“First tell me exactly what happened,” Ravi insists, “in the vision.”
Gabriel cocks his head sideways, a grin breaking out on his face, “Ever the scientist, aren’t we? Why should I give you the advantage?”
“You already have me at quite the disadvantage,” Ravi points out, glancing pointedly at their current predicament with him trapped in the computer chair, at Gabriel’s mercy. “It’s not like I can reach the twig from here.”
“Fair point,” says Gabriel. “You stabbed me in the neck, and I felt this burning pa-”
“What were you doing when I stabbed you?” Ravi interrupts. Gabriel hears Ravi’s heart flutter anxiously as he asks the question.
“I was…tasting you,” Gabriel admits. “I woke you up, and I couldn’t help myself. Even now I struggle as I look at you. I want every last drop of you on my tongue.” He notices Ravi wincing, and realizes he has tightened his grip on Ravi’s arms, digging in painfully. He lets go and sits back with a mumbled apology.
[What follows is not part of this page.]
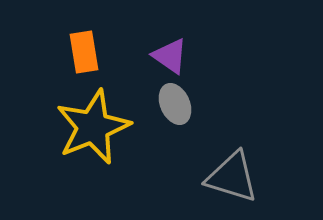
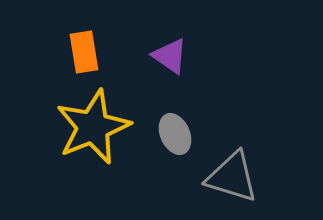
gray ellipse: moved 30 px down
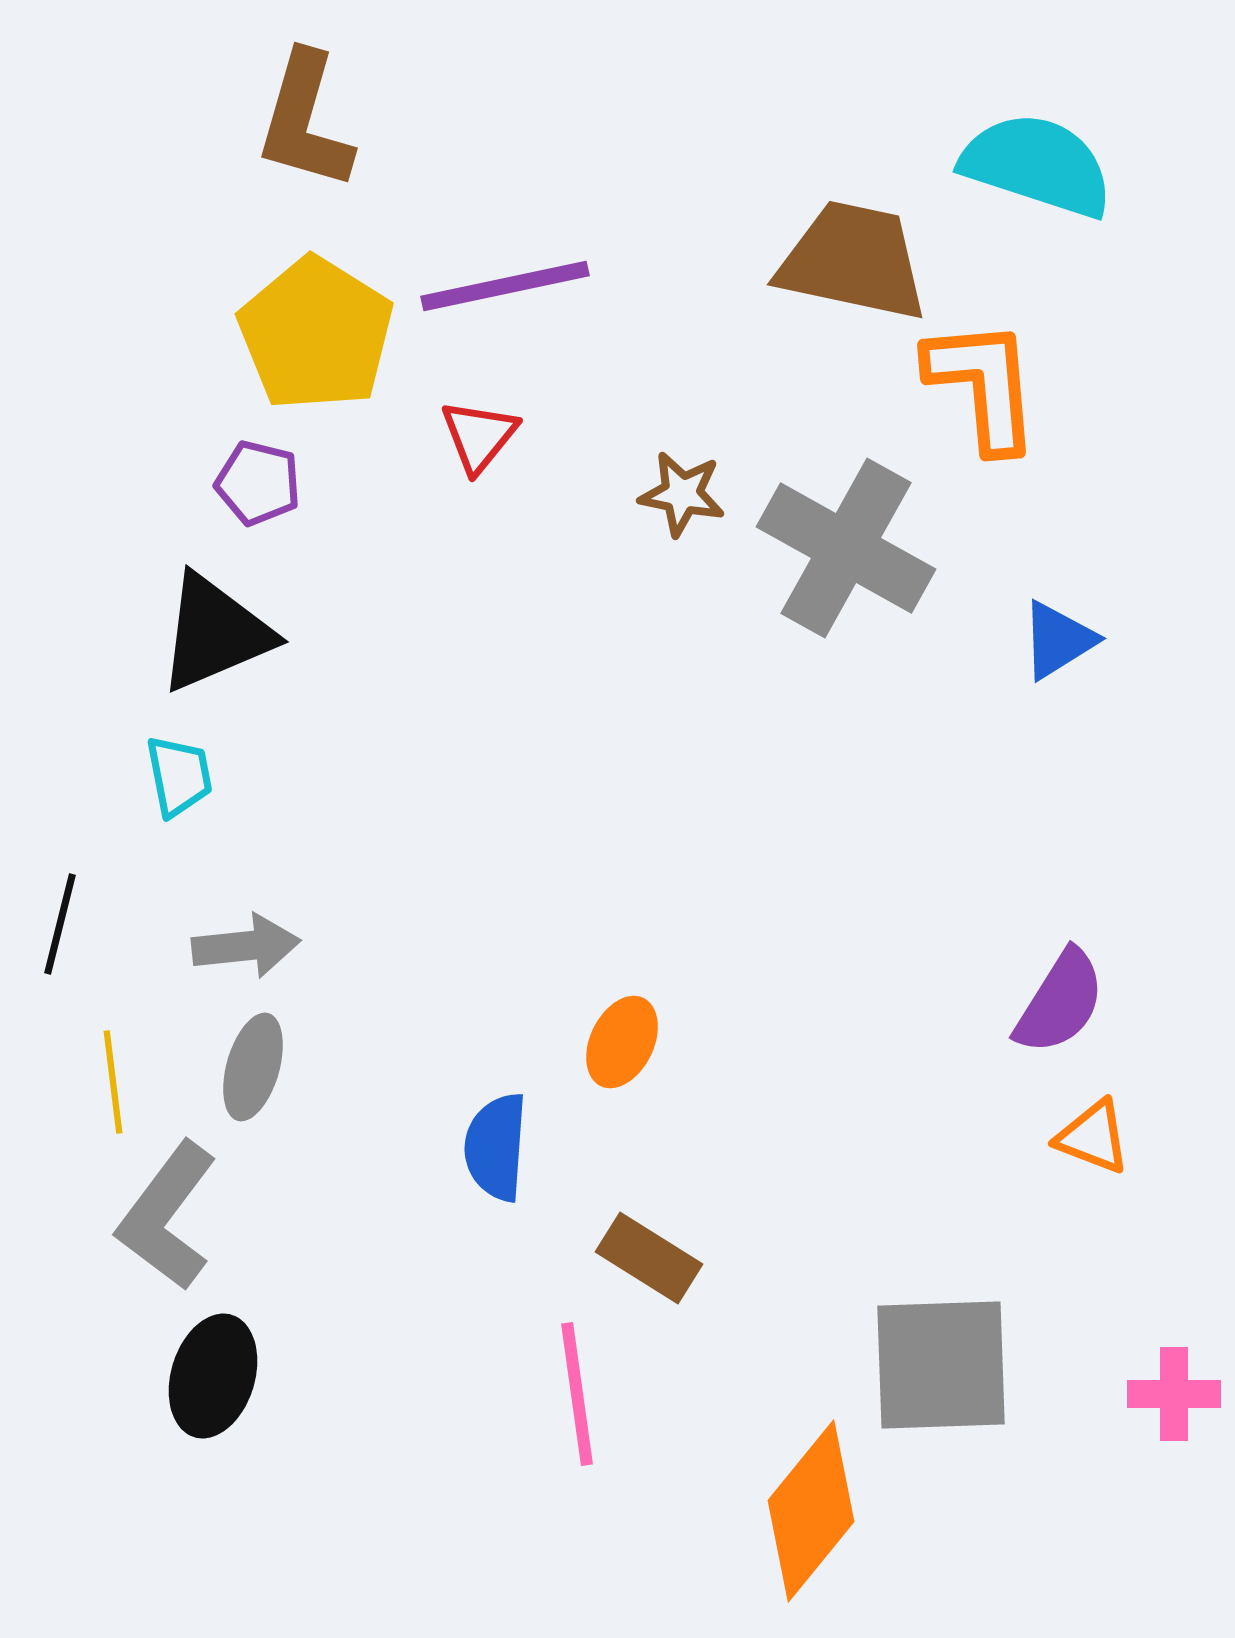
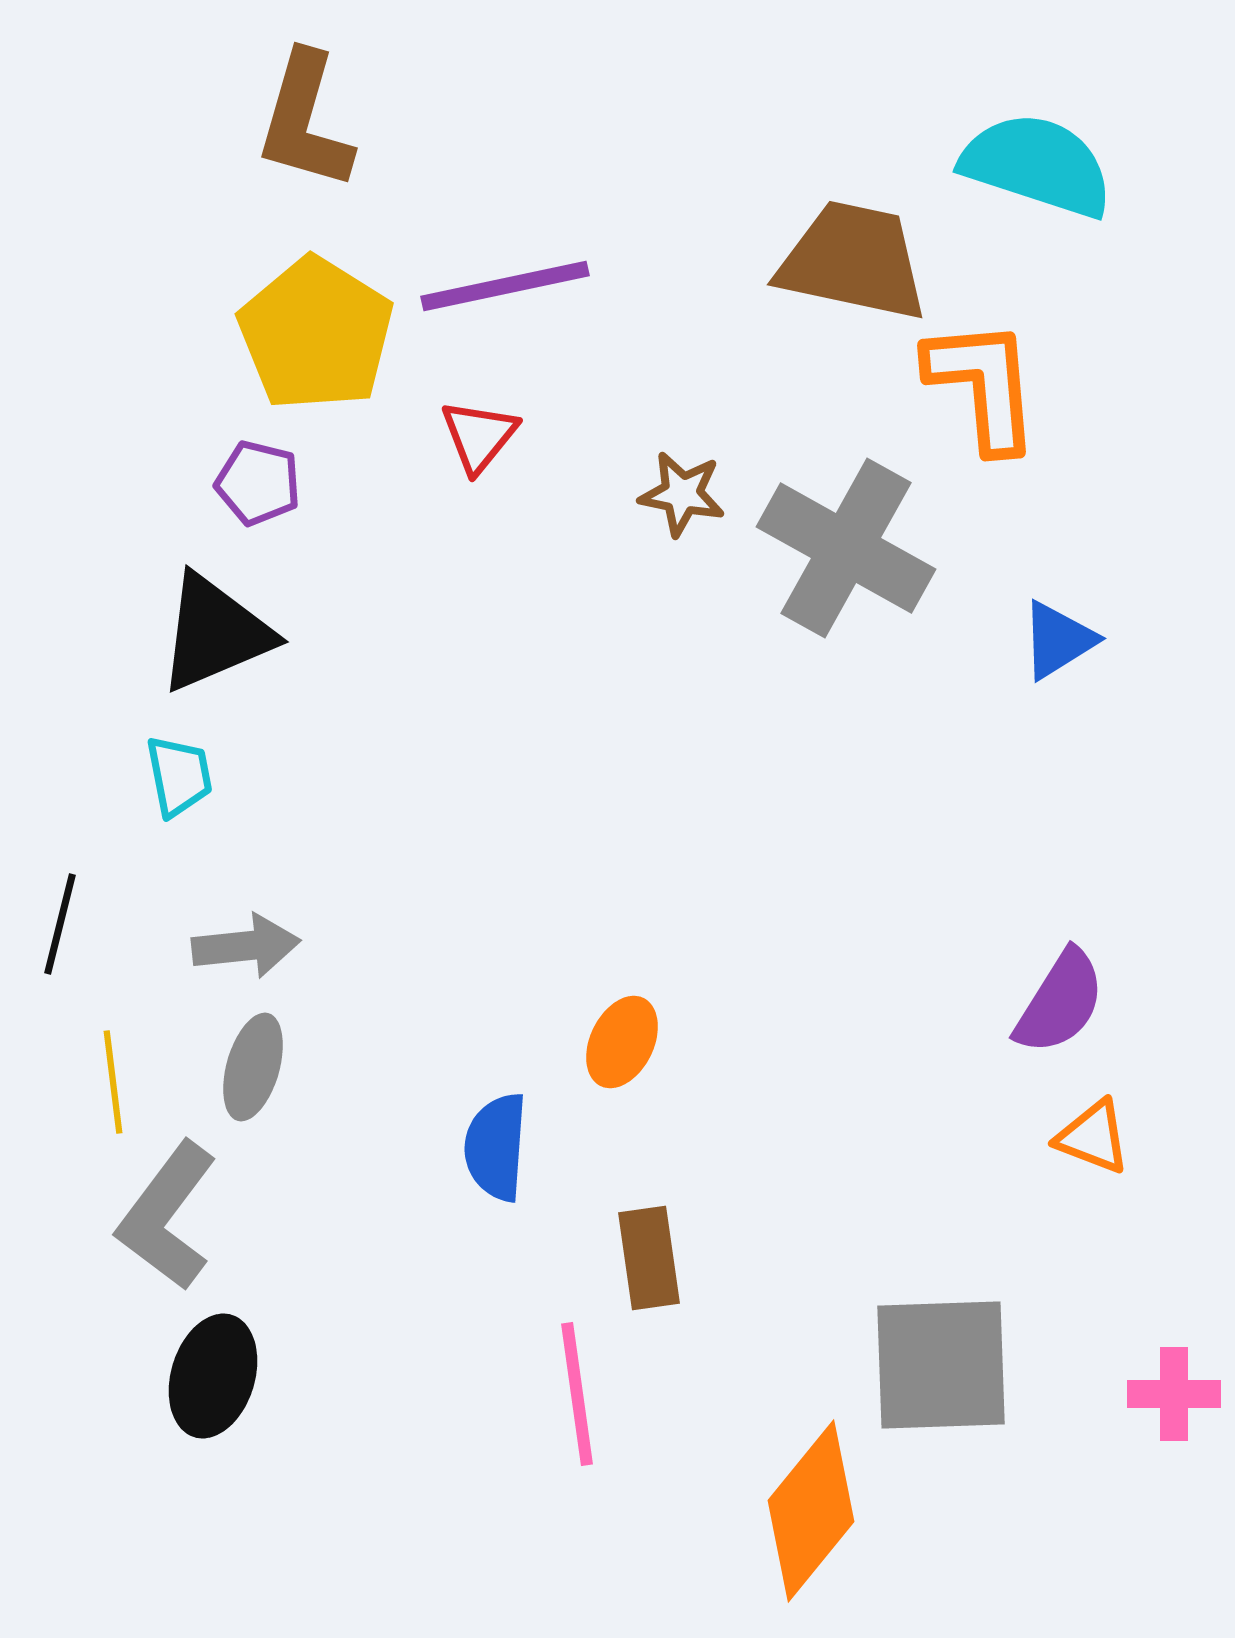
brown rectangle: rotated 50 degrees clockwise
“I shouldn’t have done it that way. It wasn’t right. I see that now. As I drank from you, you stabbed me. It was a searing pain that worked its way from my neck throughout my body, then I was paralyzed. Unfortunately for you, you were paralyzed too by my venom. We both lay on the floor, unable to move, until the sun came and burned me to death.”
Ravi glances at the clock, “Sunrise isn’t for eight hours. Meaning the bacteria must take a very long time to die. If it dies at all.”
“All I can tell you is that it was excruciating,” says Gabriel, “and all I could think of was reaching you. As angry as I was at whatever you had done to me, I wanted you to be alright. The venom, if there is no antidote-”
“Would kill me in the next twelve hours. I would lose the ability to breathe, and eventually my heart would fail, and finally brain death,” says Ravi, swallowing again.
“I have no interest in killing you, Ravi. On the contrary, I yearn to spend eternity with you, getting to know all there is to know about you.”
Ravi’s heart is racing again, and Gabriel can see him itching to bolt out of that chair.
“I don’t want to be like you. I have no interest in being a killer.”
“You don’t have to consume people, you know. There are plenty of alternatives,” Gabriel points out.
“Gabriel, I’ve been a vegetarian my whole life. I’m not going to start eating animals now.”
It takes Gabriel a moment to consider Ravi’s words. He remembers how horrified he was at the thought of murdering people when Tristan turned him. The first kill had left him shaking all night, sick to death. He remembers how he had never wanted anyone else to have to suffer that.
He also knows that there is no way he is leaving there without Ravi, one way or another.